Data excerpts
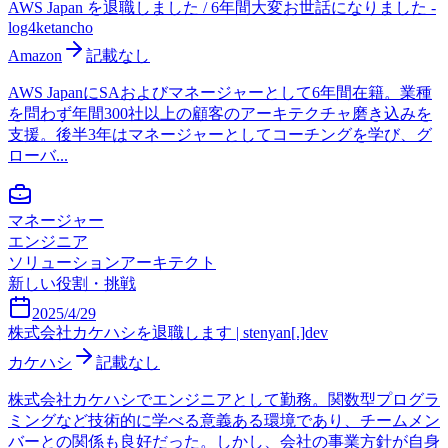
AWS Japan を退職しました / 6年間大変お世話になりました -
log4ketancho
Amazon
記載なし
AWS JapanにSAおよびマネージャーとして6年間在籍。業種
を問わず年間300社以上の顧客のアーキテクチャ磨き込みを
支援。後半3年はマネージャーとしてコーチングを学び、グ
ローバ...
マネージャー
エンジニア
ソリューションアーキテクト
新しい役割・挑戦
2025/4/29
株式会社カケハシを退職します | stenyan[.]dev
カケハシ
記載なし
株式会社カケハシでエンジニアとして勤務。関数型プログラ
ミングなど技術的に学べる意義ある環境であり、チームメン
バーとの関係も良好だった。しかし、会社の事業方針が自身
* * *
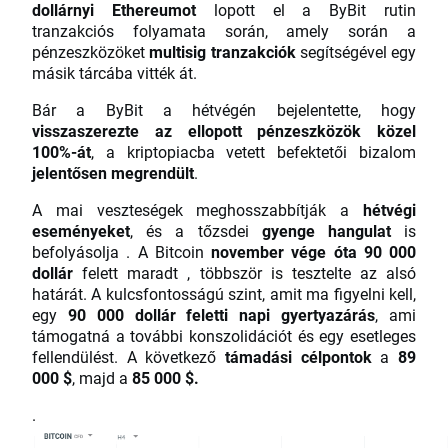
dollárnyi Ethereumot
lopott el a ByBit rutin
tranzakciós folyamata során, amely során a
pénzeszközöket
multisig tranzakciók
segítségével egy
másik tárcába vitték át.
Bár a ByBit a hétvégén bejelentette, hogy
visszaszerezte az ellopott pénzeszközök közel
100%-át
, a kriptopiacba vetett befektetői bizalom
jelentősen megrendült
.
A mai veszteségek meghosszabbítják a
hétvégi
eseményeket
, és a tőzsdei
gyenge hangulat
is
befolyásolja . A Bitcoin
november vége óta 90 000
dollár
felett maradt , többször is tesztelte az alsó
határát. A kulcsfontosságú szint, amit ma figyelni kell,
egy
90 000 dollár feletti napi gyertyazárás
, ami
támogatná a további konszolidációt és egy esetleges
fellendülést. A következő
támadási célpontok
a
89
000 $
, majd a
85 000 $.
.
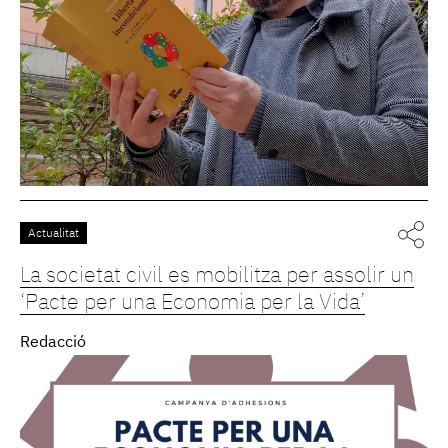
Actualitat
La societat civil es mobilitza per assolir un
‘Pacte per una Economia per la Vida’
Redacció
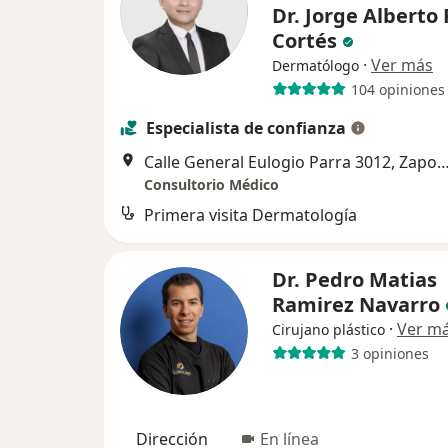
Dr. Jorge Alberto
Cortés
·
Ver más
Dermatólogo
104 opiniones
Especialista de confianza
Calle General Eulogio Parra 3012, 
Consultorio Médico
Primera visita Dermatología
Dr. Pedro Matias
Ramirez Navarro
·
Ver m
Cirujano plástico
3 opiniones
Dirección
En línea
--
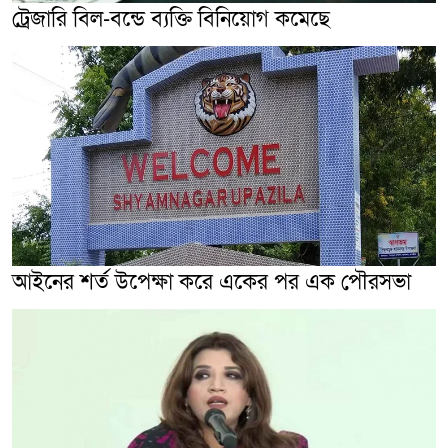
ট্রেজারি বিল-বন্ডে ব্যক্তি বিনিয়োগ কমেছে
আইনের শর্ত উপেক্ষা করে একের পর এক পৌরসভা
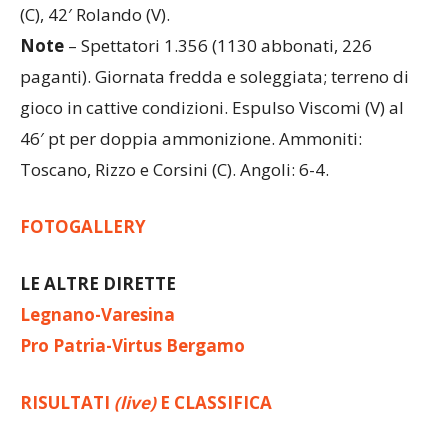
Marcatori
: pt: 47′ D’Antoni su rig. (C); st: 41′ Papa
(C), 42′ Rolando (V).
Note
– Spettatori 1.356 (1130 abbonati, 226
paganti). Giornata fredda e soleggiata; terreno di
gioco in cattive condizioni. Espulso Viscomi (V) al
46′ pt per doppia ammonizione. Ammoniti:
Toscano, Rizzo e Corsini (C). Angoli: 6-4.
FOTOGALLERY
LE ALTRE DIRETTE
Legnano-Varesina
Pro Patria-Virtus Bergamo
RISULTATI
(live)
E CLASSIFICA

What to produce
Write down, word for word, the lines above from the one containing "AWS Japan を退職しました" through the one containing "バーとの関係も良好だった。しかし、会社の事業方針が自身", both ends included.

Result of this task
AWS Japan を退職しました / 6年間大変お世話になりました -
log4ketancho
Amazon
記載なし
AWS JapanにSAおよびマネージャーとして6年間在籍。業種
を問わず年間300社以上の顧客のアーキテクチャ磨き込みを
支援。後半3年はマネージャーとしてコーチングを学び、グ
ローバ...
マネージャー
エンジニア
ソリューションアーキテクト
新しい役割・挑戦
2025/4/29
株式会社カケハシを退職します | stenyan[.]dev
カケハシ
記載なし
株式会社カケハシでエンジニアとして勤務。関数型プログラ
ミングなど技術的に学べる意義ある環境であり、チームメン
バーとの関係も良好だった。しかし、会社の事業方針が自身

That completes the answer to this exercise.